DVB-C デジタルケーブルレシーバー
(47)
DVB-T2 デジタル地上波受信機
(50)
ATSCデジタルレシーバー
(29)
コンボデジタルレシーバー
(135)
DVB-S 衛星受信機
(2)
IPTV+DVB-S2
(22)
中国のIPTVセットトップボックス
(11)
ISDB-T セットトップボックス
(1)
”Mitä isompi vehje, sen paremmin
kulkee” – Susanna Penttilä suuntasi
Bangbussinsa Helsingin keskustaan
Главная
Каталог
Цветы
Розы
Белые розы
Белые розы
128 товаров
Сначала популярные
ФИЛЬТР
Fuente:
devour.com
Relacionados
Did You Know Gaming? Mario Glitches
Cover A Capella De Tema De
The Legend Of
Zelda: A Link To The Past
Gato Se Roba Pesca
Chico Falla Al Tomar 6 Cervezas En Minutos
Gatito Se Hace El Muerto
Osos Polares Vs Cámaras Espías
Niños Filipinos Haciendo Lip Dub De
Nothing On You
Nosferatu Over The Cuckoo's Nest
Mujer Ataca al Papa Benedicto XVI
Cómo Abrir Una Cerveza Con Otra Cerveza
************
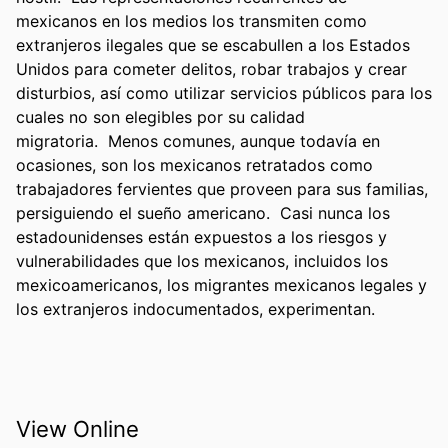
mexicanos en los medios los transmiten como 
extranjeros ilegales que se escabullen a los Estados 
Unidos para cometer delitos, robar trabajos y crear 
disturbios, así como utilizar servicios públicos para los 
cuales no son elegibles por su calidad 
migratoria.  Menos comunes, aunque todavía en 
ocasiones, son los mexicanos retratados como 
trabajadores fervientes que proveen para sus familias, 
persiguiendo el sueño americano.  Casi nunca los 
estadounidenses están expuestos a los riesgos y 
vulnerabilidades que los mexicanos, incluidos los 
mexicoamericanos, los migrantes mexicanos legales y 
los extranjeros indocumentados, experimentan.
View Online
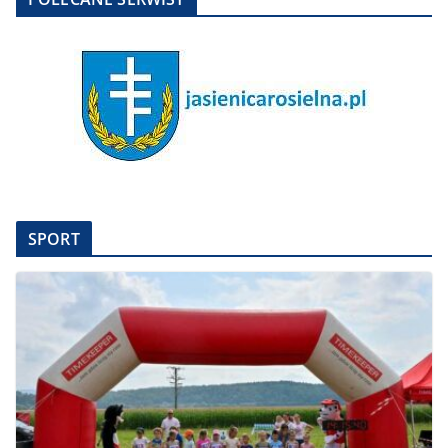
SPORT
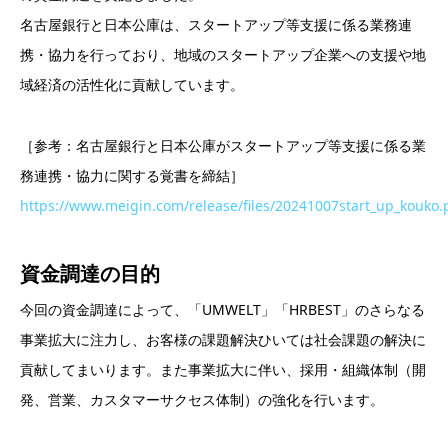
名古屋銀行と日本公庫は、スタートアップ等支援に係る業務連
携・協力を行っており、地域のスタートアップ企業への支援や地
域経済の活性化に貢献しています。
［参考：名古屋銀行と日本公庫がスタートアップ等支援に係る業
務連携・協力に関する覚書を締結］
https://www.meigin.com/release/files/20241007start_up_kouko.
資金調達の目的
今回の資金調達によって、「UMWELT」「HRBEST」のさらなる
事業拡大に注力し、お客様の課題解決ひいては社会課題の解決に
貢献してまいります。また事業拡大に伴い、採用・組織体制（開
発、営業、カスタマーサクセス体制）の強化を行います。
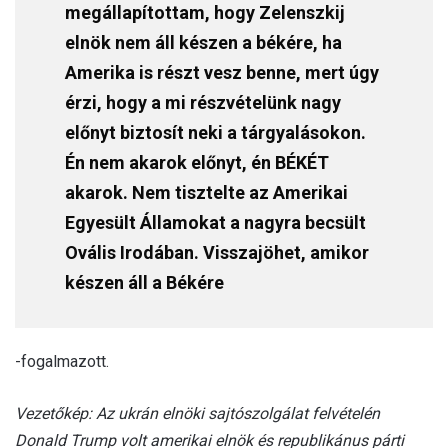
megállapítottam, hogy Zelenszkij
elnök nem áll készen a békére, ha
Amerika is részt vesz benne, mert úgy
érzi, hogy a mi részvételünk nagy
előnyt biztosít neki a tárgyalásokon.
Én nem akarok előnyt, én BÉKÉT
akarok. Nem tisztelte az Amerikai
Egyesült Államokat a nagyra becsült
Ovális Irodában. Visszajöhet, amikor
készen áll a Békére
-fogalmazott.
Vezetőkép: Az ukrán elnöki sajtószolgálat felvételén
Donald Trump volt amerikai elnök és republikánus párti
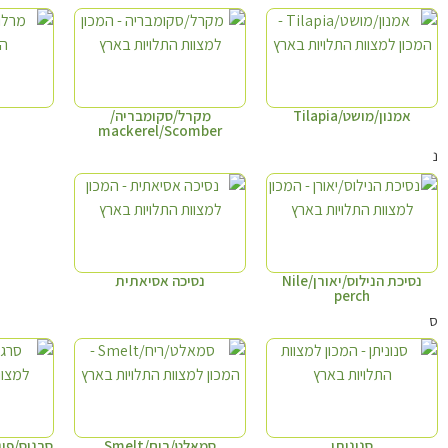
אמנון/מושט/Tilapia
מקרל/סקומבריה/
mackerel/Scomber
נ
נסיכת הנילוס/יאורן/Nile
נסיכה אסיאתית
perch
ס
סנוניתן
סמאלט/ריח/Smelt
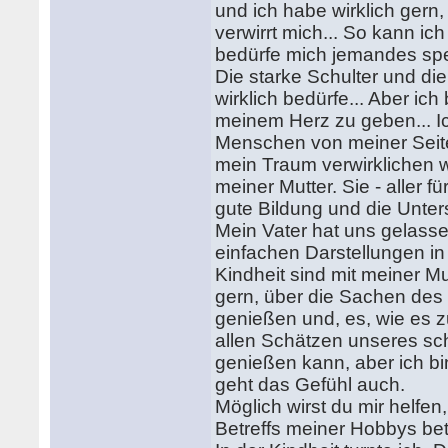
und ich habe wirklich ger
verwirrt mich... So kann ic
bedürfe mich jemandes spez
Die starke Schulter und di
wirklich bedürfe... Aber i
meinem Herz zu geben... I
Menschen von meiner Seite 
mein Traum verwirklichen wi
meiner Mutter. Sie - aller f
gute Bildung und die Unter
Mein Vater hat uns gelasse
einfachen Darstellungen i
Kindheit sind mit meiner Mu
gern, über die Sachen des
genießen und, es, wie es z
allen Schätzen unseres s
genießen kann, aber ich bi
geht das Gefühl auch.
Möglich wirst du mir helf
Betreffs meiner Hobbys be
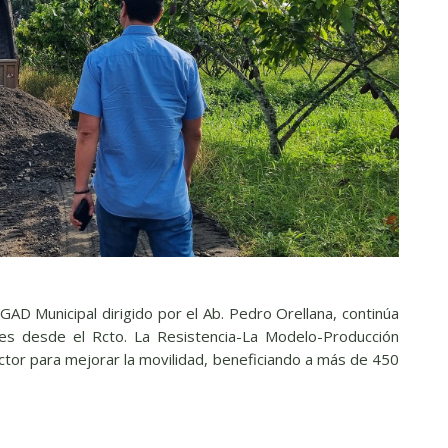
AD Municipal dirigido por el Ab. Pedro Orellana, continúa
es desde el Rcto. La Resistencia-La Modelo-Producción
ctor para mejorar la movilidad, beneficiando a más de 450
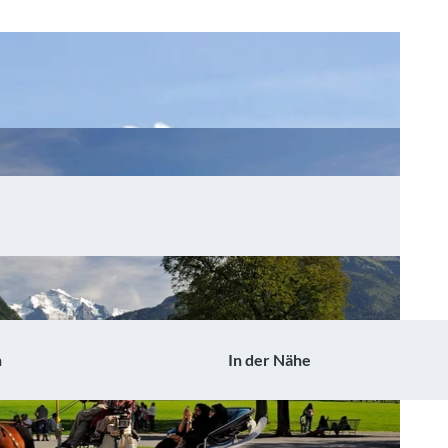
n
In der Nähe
************
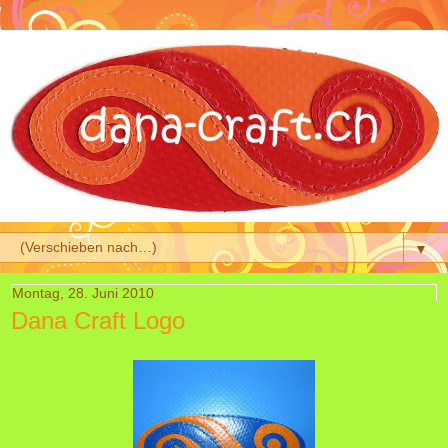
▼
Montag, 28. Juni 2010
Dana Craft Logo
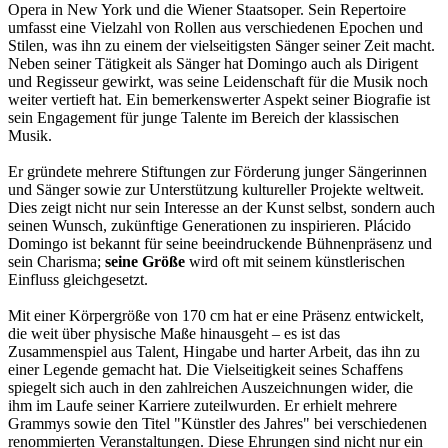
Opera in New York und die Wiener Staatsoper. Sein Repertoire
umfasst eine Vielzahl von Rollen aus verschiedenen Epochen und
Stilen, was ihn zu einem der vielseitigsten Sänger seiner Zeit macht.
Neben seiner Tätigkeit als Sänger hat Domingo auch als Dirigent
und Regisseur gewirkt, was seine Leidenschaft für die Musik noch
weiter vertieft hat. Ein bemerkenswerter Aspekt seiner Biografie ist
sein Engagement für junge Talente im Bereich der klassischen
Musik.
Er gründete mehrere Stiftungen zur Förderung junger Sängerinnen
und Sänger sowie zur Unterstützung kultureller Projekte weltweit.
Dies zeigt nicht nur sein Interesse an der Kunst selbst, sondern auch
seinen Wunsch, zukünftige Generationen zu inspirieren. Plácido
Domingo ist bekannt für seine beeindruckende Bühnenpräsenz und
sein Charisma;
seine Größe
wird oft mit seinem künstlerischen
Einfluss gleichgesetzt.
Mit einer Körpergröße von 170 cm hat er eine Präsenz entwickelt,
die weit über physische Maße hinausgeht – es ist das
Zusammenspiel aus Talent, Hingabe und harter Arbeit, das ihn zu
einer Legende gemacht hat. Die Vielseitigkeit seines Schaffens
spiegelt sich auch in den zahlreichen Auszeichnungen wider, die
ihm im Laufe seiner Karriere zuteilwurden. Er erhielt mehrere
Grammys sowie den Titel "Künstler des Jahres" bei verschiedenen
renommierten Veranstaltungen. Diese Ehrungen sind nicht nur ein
************
Exercise prompt
Everything above from the line that has "Dana Craft Logo" down to the line that has "renommierten Veranstaltungen. Diese" should be output exactly, with both of those lines included. Leave the pictures behind.

Answer to this task
Dana Craft Logo
Opera in New York und die Wiener Staatsoper. Sein Repertoire
umfasst eine Vielzahl von Rollen aus verschiedenen Epochen und
Stilen, was ihn zu einem der vielseitigsten Sänger seiner Zeit macht.
Neben seiner Tätigkeit als Sänger hat Domingo auch als Dirigent
und Regisseur gewirkt, was seine Leidenschaft für die Musik noch
weiter vertieft hat. Ein bemerkenswerter Aspekt seiner Biografie ist
sein Engagement für junge Talente im Bereich der klassischen
Musik.
Er gründete mehrere Stiftungen zur Förderung junger Sängerinnen
und Sänger sowie zur Unterstützung kultureller Projekte weltweit.
Dies zeigt nicht nur sein Interesse an der Kunst selbst, sondern auch
seinen Wunsch, zukünftige Generationen zu inspirieren. Plácido
Domingo ist bekannt für seine beeindruckende Bühnenpräsenz und
sein Charisma;
seine Größe
wird oft mit seinem künstlerischen
Einfluss gleichgesetzt.
Mit einer Körpergröße von 170 cm hat er eine Präsenz entwickelt,
die weit über physische Maße hinausgeht – es ist das
Zusammenspiel aus Talent, Hingabe und harter Arbeit, das ihn zu
einer Legende gemacht hat. Die Vielseitigkeit seines Schaffens
spiegelt sich auch in den zahlreichen Auszeichnungen wider, die
ihm im Laufe seiner Karriere zuteilwurden. Er erhielt mehrere
Grammys sowie den Titel "Künstler des Jahres" bei verschiedenen
renommierten Veranstaltungen. Diese Ehrungen sind nicht nur ein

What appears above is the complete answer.